En Thangai Kalyani is a 1988 Indian Tamil-language drama film written, directed and produced by T. Rajendar. Rajender appeared in the lead role, with Sudha. The film featured Rajendar's real life children including his son Silambarasan. It was released on 5 February 1988. Silambarasan won the Best Child Artist award at the 10th Cinema Express Awards.

== Plot ==
A man deserts his wife and his two children, Velu and Kalyani, to live with his concubine. He marries her and lives with her without taking care of his wife and children. Velu grows up with a hatred of his father. He loves sister Kalyani very much and buys everything for her. He sends her to college, but she falls in love with her co-student Kannan against the wishes of her brother and mother. Kannan turns out to be a fraud who does anything for money. Velu tries to warn Kalyani, but she elopes with Kannan and marries him. Months later, Velu finds out that his sister is ill-treated by Kannan, who is now living with a dancer.
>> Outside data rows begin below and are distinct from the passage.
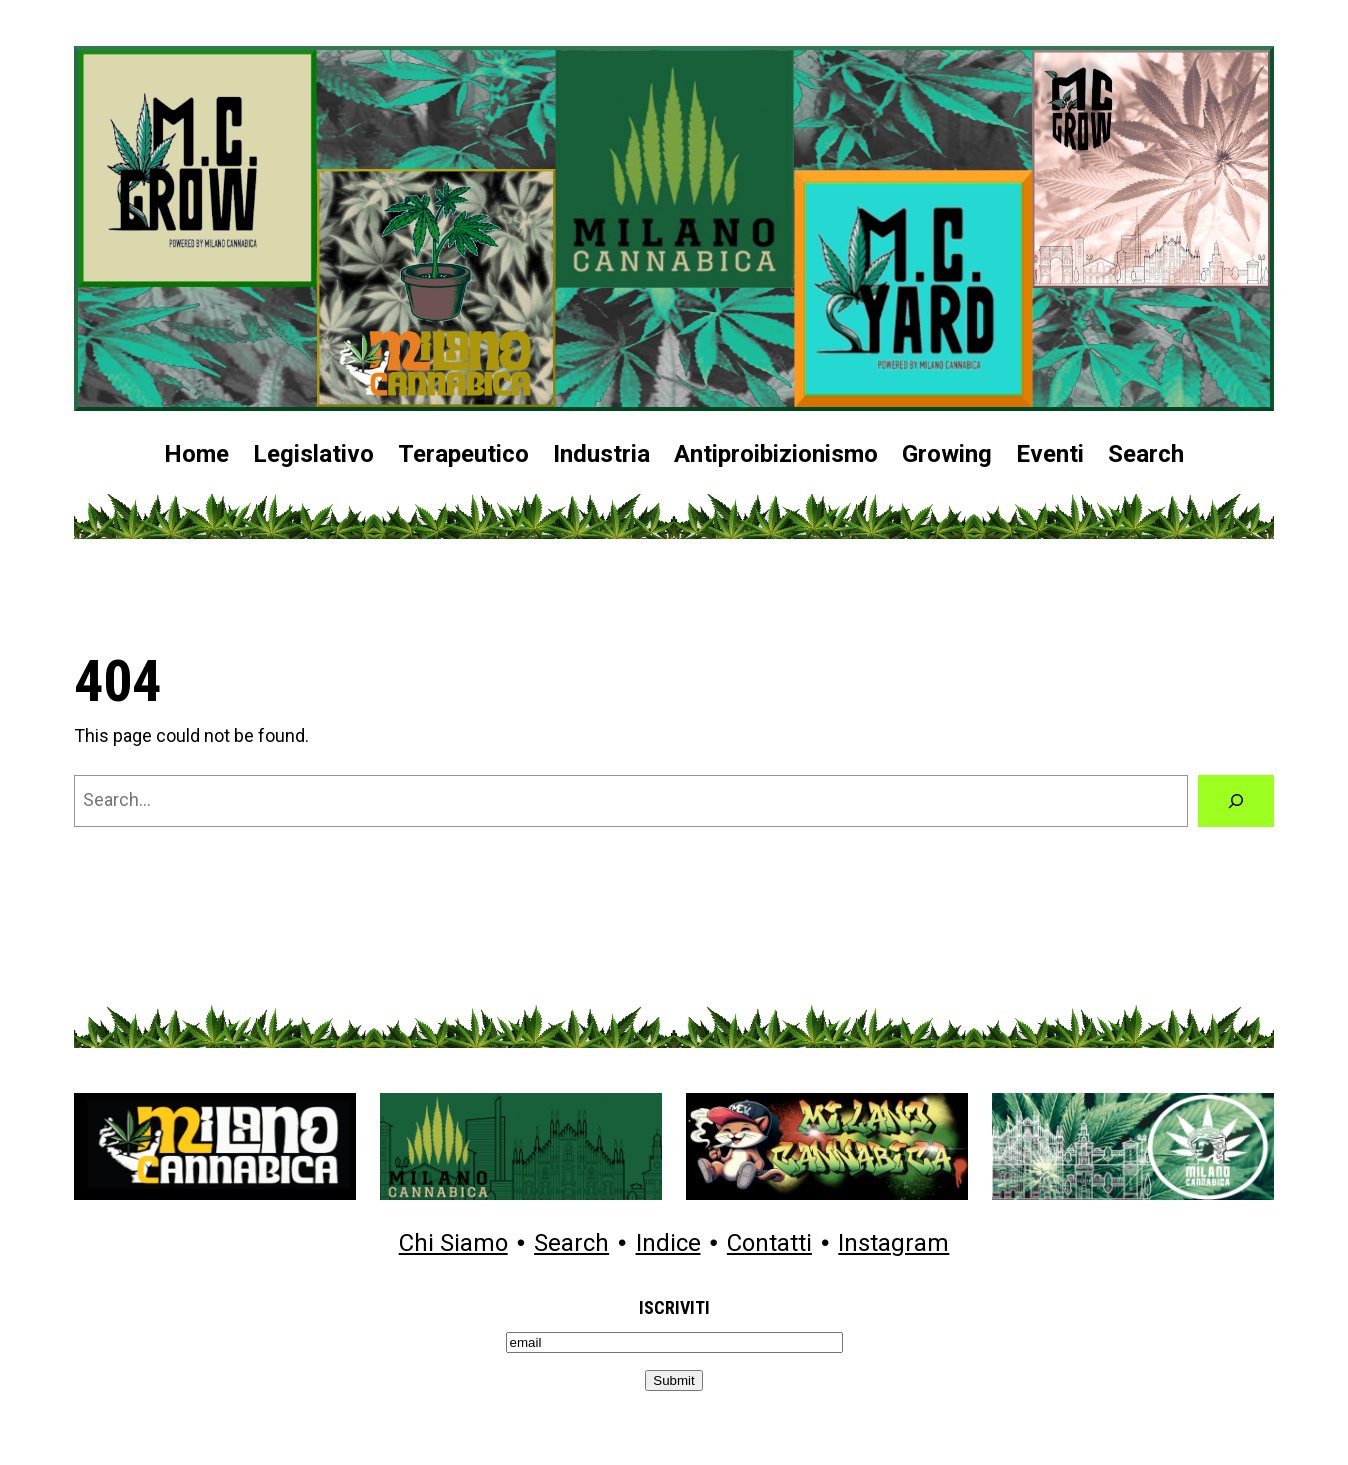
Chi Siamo (453, 1244)
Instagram (893, 1244)
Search (571, 1244)
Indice (668, 1244)
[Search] (1236, 801)
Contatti (769, 1244)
He is ready to do anything for the dancer. Kalyani becomes pregnant, and her mother meets her secretly without her son's knowledge. Soon, Kalyani has a son named Chimbu. Velu is very affectionate to his nephew but does not show it outside. Howvever, he does not speak to Kalyani and says he will never forgive her.
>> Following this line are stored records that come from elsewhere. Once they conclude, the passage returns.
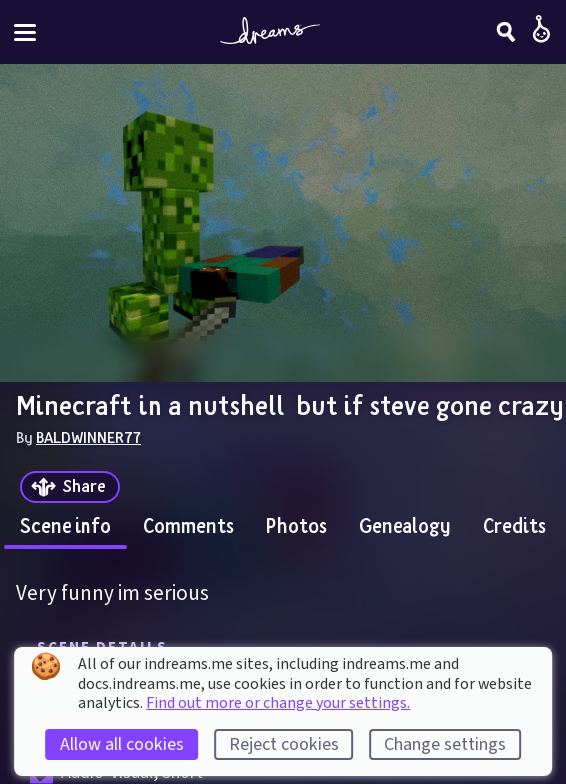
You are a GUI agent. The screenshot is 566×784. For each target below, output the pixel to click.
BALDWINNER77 (88, 437)
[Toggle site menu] (25, 32)
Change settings (445, 744)
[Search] (506, 32)
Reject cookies (284, 744)
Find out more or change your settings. (278, 703)
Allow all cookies (122, 744)
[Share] (70, 487)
Meanwhile, Velu's father was ill-treated by his concubine, who is now his wife. She kept him alive only for his property. She sleeps with another person, and Velu's father finds out. He confronts her and she, with the help of her men, beats him and forces him to sign the stamp paper, thereby getting hold of all his property and kicks him out of the home. He comes to visit his ex-wife, who invites him with pleasure and provides him with food. When Velu finds about it, he became furious and asks his father to leave. Velu's mother, unwilling to let her husband go alone, leaves along with him.

Kannan's friend comes to Kalyani's home and expresses his desire to sleep with her. She beats him with a broomstick. He in turn asks Kannan to leave the dancer's home, but he agrees for his desire saying that living with the dancer means everything to him. He tricks Kalyani and takes her to his club, where the men try to rape her. Velu comes for her rescue. He manages to shoot one of them and spares Kannan, only to be shot by the dying guy whom he shot earlier. He dies, and Kalyani also dies immediately.

== Soundtrack ==
The soundtrack was written and composed by T. Rajendar.

Track listing
| No. | Title | Singer(s) | Length |
|---|---|---|---|
| 1. | "Degam Suduguthu Vaadi" | S. P. Balasubrahmanyam, K. S. Chithra | 05:20 |
| 2. | "Ellaame En Thangachi" | K. S. Chithra | 04:27 |
| 3. | "Poo Ontru Valarthen" | S. P. Balasubrahmanyam | 03:23 |
| 4. | "Poo Vaangi Vantha Neram" | S. P. Balasubrahmanyam | 04:39 |
| 5. | "Poottaane Moonu Mudichithan" | S. P. Balasubrahmanyam, B. S. Sasirekha | 05:37 |
| 6. | "Thanandhani Kaatukulla" | S. P. Balasubrahmanyam, K. S. Chithra | 04:46 |
| 7. | "Thangachikku Seemantham" | S. P. Balasubrahmanyam | 03:05 |
| 8. | "Thol Meethu Thaalaatta" | S. P. Balasubrahmanyam | 04:38 |
| 9. | "Viradathil Naano" | S. P. Balasubrahmanyam, S. Janaki | 04:43 |
| Total length: |  |  | 36:12 |

== Critical reception ==
Jayamanmadhan of Kalki panned Rajendar for following the same old template and Y. Vijaya for performing the same kind of roles but praised the scenes involving Silambarasan.